Work instructions |
Please return the lines of the data below, word for word, from the first line through the line containing "로벌 등 대표 클라우드 관리 서비스 기업(MSP)이 국가정".

Records to use |
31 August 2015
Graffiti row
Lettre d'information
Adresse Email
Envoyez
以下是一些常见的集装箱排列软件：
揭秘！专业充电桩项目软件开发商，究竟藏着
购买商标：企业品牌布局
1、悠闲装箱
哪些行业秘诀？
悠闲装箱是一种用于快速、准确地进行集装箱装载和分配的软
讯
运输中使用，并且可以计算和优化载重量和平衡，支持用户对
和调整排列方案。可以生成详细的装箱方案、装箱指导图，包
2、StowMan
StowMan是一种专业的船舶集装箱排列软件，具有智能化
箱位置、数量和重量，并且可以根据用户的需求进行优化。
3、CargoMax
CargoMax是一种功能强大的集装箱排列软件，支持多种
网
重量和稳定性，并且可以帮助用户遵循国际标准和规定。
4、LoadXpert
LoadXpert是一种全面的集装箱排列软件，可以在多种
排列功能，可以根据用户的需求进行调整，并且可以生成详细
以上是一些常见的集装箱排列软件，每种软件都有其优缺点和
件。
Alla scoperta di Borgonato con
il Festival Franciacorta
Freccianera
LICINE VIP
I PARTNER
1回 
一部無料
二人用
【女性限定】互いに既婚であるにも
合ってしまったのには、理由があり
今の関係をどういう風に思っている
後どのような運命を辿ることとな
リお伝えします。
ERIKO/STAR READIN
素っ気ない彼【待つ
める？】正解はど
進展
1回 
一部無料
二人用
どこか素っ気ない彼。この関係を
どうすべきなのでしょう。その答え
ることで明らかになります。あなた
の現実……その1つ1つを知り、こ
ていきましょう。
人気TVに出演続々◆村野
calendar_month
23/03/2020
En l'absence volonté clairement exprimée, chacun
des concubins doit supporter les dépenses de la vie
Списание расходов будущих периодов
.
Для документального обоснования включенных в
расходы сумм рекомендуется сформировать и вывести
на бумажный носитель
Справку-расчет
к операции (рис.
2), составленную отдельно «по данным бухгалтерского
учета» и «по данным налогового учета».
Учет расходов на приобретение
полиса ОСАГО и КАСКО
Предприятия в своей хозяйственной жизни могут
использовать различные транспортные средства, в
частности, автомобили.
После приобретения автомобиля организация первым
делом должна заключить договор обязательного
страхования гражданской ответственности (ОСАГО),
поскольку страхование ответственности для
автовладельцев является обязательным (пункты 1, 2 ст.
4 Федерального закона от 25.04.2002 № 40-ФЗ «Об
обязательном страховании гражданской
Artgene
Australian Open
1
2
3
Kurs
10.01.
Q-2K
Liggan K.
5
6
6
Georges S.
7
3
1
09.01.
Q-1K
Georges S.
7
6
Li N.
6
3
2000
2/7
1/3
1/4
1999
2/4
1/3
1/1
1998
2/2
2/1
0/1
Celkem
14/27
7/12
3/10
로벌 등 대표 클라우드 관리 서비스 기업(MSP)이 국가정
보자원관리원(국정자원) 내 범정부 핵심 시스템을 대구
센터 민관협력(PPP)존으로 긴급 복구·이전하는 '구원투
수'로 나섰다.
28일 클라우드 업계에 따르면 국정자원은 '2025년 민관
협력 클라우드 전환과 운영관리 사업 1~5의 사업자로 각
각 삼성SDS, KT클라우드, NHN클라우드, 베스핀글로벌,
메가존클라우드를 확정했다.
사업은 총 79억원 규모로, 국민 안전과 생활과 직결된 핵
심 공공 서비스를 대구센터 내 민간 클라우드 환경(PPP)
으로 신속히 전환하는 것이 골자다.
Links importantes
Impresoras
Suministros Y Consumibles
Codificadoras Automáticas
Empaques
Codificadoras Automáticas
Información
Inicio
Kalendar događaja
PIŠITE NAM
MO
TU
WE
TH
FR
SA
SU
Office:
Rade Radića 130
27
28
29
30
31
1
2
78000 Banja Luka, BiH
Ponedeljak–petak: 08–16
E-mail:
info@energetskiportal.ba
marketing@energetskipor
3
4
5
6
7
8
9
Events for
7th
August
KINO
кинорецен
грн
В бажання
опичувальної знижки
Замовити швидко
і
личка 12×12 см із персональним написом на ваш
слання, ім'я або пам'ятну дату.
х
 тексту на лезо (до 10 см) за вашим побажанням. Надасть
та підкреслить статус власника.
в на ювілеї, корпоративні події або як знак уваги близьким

Completed task |
31 August 2015
Graffiti row
Lettre d'information
Adresse Email
Envoyez
以下是一些常见的集装箱排列软件：
揭秘！专业充电桩项目软件开发商，究竟藏着
购买商标：企业品牌布局
1、悠闲装箱
哪些行业秘诀？
悠闲装箱是一种用于快速、准确地进行集装箱装载和分配的软
讯
运输中使用，并且可以计算和优化载重量和平衡，支持用户对
和调整排列方案。可以生成详细的装箱方案、装箱指导图，包
2、StowMan
StowMan是一种专业的船舶集装箱排列软件，具有智能化
箱位置、数量和重量，并且可以根据用户的需求进行优化。
3、CargoMax
CargoMax是一种功能强大的集装箱排列软件，支持多种
网
重量和稳定性，并且可以帮助用户遵循国际标准和规定。
4、LoadXpert
LoadXpert是一种全面的集装箱排列软件，可以在多种
排列功能，可以根据用户的需求进行调整，并且可以生成详细
以上是一些常见的集装箱排列软件，每种软件都有其优缺点和
件。
Alla scoperta di Borgonato con
il Festival Franciacorta
Freccianera
LICINE VIP
I PARTNER
1回 
一部無料
二人用
【女性限定】互いに既婚であるにも
合ってしまったのには、理由があり
今の関係をどういう風に思っている
後どのような運命を辿ることとな
リお伝えします。
ERIKO/STAR READIN
素っ気ない彼【待つ
める？】正解はど
進展
1回 
一部無料
二人用
どこか素っ気ない彼。この関係を
どうすべきなのでしょう。その答え
ることで明らかになります。あなた
の現実……その1つ1つを知り、こ
ていきましょう。
人気TVに出演続々◆村野
calendar_month
23/03/2020
En l'absence volonté clairement exprimée, chacun
des concubins doit supporter les dépenses de la vie
Списание расходов будущих периодов
.
Для документального обоснования включенных в
расходы сумм рекомендуется сформировать и вывести
на бумажный носитель
Справку-расчет
к операции (рис.
2), составленную отдельно «по данным бухгалтерского
учета» и «по данным налогового учета».
Учет расходов на приобретение
полиса ОСАГО и КАСКО
Предприятия в своей хозяйственной жизни могут
использовать различные транспортные средства, в
частности, автомобили.
После приобретения автомобиля организация первым
делом должна заключить договор обязательного
страхования гражданской ответственности (ОСАГО),
поскольку страхование ответственности для
автовладельцев является обязательным (пункты 1, 2 ст.
4 Федерального закона от 25.04.2002 № 40-ФЗ «Об
обязательном страховании гражданской
Artgene
Australian Open
1
2
3
Kurs
10.01.
Q-2K
Liggan K.
5
6
6
Georges S.
7
3
1
09.01.
Q-1K
Georges S.
7
6
Li N.
6
3
2000
2/7
1/3
1/4
1999
2/4
1/3
1/1
1998
2/2
2/1
0/1
Celkem
14/27
7/12
3/10
로벌 등 대표 클라우드 관리 서비스 기업(MSP)이 국가정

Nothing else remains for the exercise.